# RAT ATTACK HELP



## cocorat316 (Aug 9, 2007)

My rat wont go back inside its cage it keeps jumping on my head
i just got this rat 2 days ago and there is two one just lays around all day eating its food and the other one... is the one who keeps jumping on my head What Do i do? Is it scared? does it need me to play with it?  HELP I REALLY NEED HELP!... if you dont help me then i will live with a rat on my head FOREVER!!!! (please help!)


----------



## cocorat316 (Aug 9, 2007)

Why dosnt any one replyed??


----------



## JennieLove (Jan 2, 2007)

LOL, first off im pretty sure you have gotten the rat off yoru head by now right? I hope so at least. Yes, the rats is most likely scared and needs some time to get used to its new cage and will need some socialization.

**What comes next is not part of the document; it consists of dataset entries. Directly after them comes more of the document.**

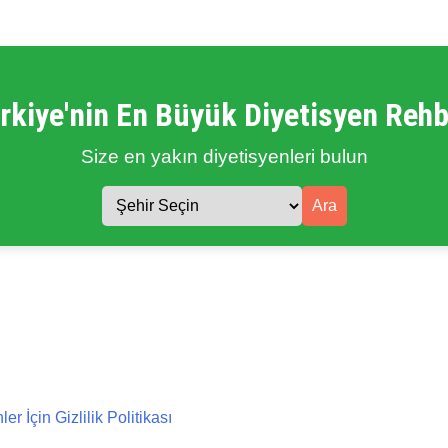
rkiye'nin En Büyük Diyetisyen Rehb
Size en yakın diyetisyenleri bulun
Ara
 İçin Gizlilik Politikası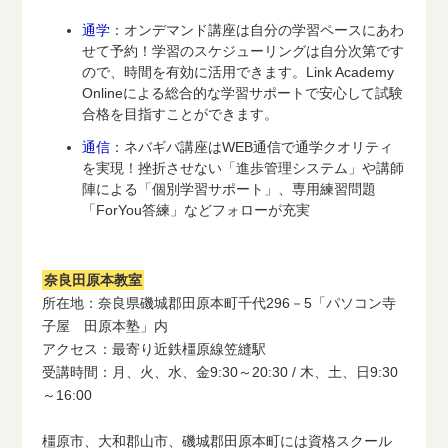
通学
：オンデマンド講座は自分の学習ペースにあわ
せて予約！学習のスケジューリングは自分次第です
ので、時間を有効に活用できます。Link Academy
Onlineによる総合的な学習サポートで安心して試験
合格を目指すことができます。
通信
：ネバギバ講座はWEB通信で通学クオリティ
を実現！挫折させない「進歩管理システム」や講師
陣による「個別学習サポート」、専用練習問題
「ForYou答練」などフォローが充実
奈良田原本教室
所在地：奈良県磯城郡田原本町千代296－5「パソコン寺
子屋 田原本塾」内
アクセス：最寄り近鉄橿原線笠縫駅
受講時間：月、火、水、金9:30～20:30 / 木、土、日9:30
～16:00
橿原市、大和郡山市、磯城郡田原本町には資格スクール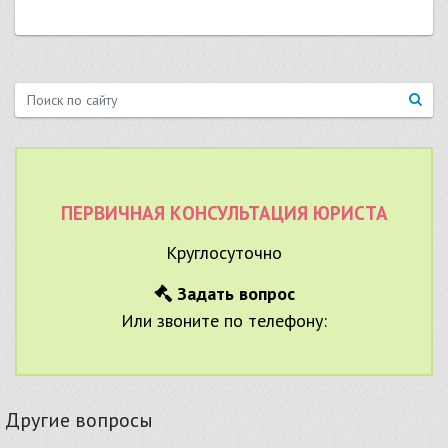
ПЕРВИЧНАЯ КОНСУЛЬТАЦИЯ ЮРИСТА
Круглосуточно
Задать вопрос
Или звоните по телефону:
Другие вопросы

The only advice I can give as to if this situation happends again is just to calm down and let the rat also calm down so that he/she can get down safely? lol


----------



## Leiren (Aug 5, 2007)

Haha I wish my rat just laid around all day,he always seems to be on the go,it's annoying.


----------



## JennieLove (Jan 2, 2007)

My Jay and Bob are lazy butts as well and just sit around most of the day! xD


----------



## cocorat316 (Aug 9, 2007)

well yah but he is still on my head and he has made a den up there...i want my hair back


----------



## JennieLove (Jan 2, 2007)

Haha, cant you just grab him off there? xD


----------



## cocorat316 (Aug 9, 2007)

well i tryed but he bites me
and it would make him more scared


----------



## cocorat316 (Aug 9, 2007)

i mean i would be scared if a gaint hand grabed me out of my HOme (Or her hair)


----------



## JennieLove (Jan 2, 2007)

LOL, well you have 2 choices: grab the little cutie or be prepared to live with a rat on your head. xD


----------



## cocorat316 (Aug 9, 2007)

Hmmmm... i think i will risk having no hand for a lil bit


----------



## cocorat316 (Aug 9, 2007)

AFK Sleeping Feel Free To Put Tips About Rats For a Goodie For Me in THe MOrning =P


----------



## Mana (Apr 22, 2007)

Maybe you'll start a new fashion trend - the Rat Hat! :lol:


----------



## JESSU (Aug 8, 2007)

Ha ha. My moms boyfriends cat allways nests in her hair.
Take a pic. I want to see the rat on your head.


----------



## amandahoney (May 14, 2007)

haha, i love it when my rats groom my hair. it's really long and if it's braided or in a ponytail, they always seem to want to set it free. i can her them thinking, "you don't want this on here, right? it'd be so much nicer without this tie here..."


----------



## renay (May 30, 2007)

Lol I have two rats that enjoy grooming me, and one that uses me as a jungle gym, Piggle likes to tickle my eye lashes, and O.P. licks me everywhere :lol:


----------



## cocorat316 (Aug 9, 2007)

Hahaha i got him off but hes not very hapyy i gave him a egg to make up for it


----------



## Meghan (Jul 31, 2007)

Where did you get him?A breeder or a petstore,we don't have that many breeders that my parents will drive me too,so we got Ollie from PetsMart.He is the first rodent that I've gotten from there that doesn't try to chew my hand off,he should settle down in a few days,hes probably just stressed out.


----------



## LiamHasRats (Aug 11, 2007)

lol


----------



## LiamHasRats (Aug 11, 2007)

how do you get the pictures on the end of every message?


----------



## JESSU (Aug 8, 2007)

Its called a signature
Go here and use bbc img tags around the url of the pic you are using
http://ratforum.com/Your_Account/edit=profile.html


----------



## STUgirl55 (Feb 6, 2007)

my rats like to use my hair as a blanket when they still on the back of my neck...


----------